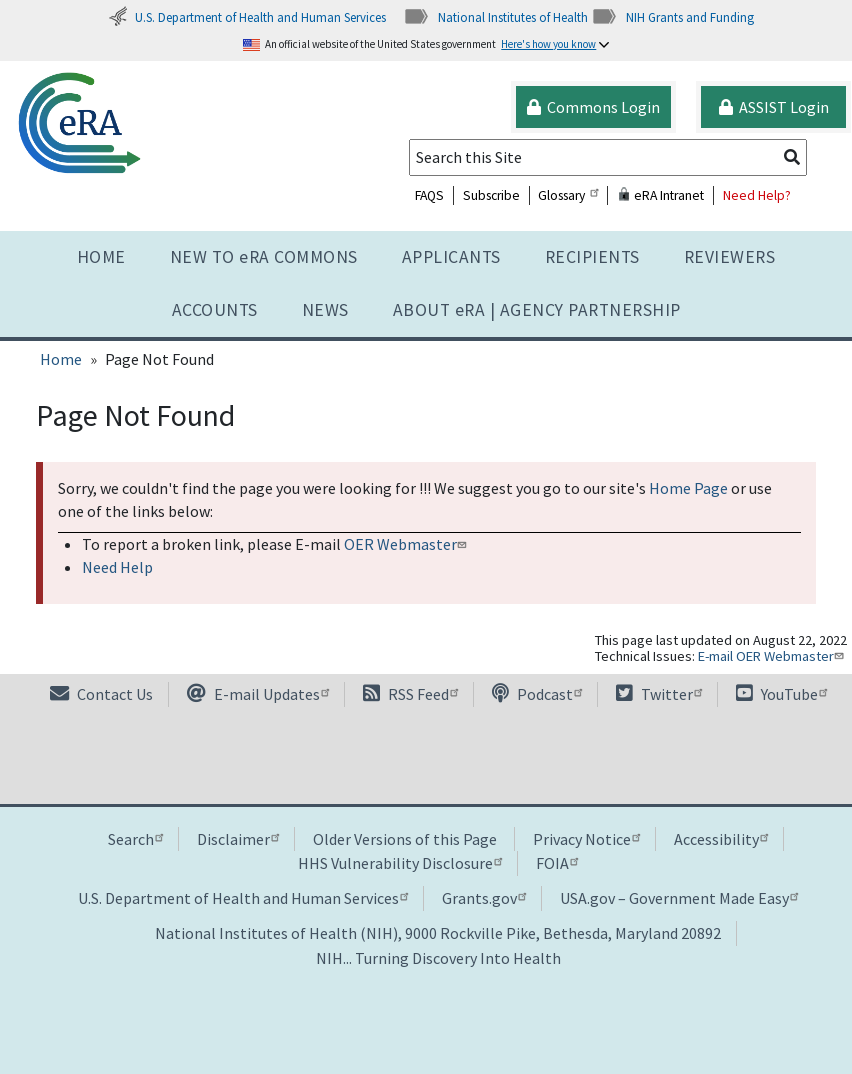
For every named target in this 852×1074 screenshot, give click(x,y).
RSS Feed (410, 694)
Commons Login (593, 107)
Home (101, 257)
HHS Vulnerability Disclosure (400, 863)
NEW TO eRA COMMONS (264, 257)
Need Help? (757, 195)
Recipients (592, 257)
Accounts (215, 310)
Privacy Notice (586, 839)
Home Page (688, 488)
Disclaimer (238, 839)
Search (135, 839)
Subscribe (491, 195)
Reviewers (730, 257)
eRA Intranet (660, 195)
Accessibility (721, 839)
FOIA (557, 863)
◇ ◇ ◇ ◇
* _Work request_
Write the "Disclaimer (238, 839)" line and all later lines exactly. Stop at the end of the data.

* _Response to the task_
Disclaimer (238, 839)
Search (135, 839)
Subscribe (491, 195)
Reviewers (730, 257)
eRA Intranet (660, 195)
Accessibility (721, 839)
FOIA (557, 863)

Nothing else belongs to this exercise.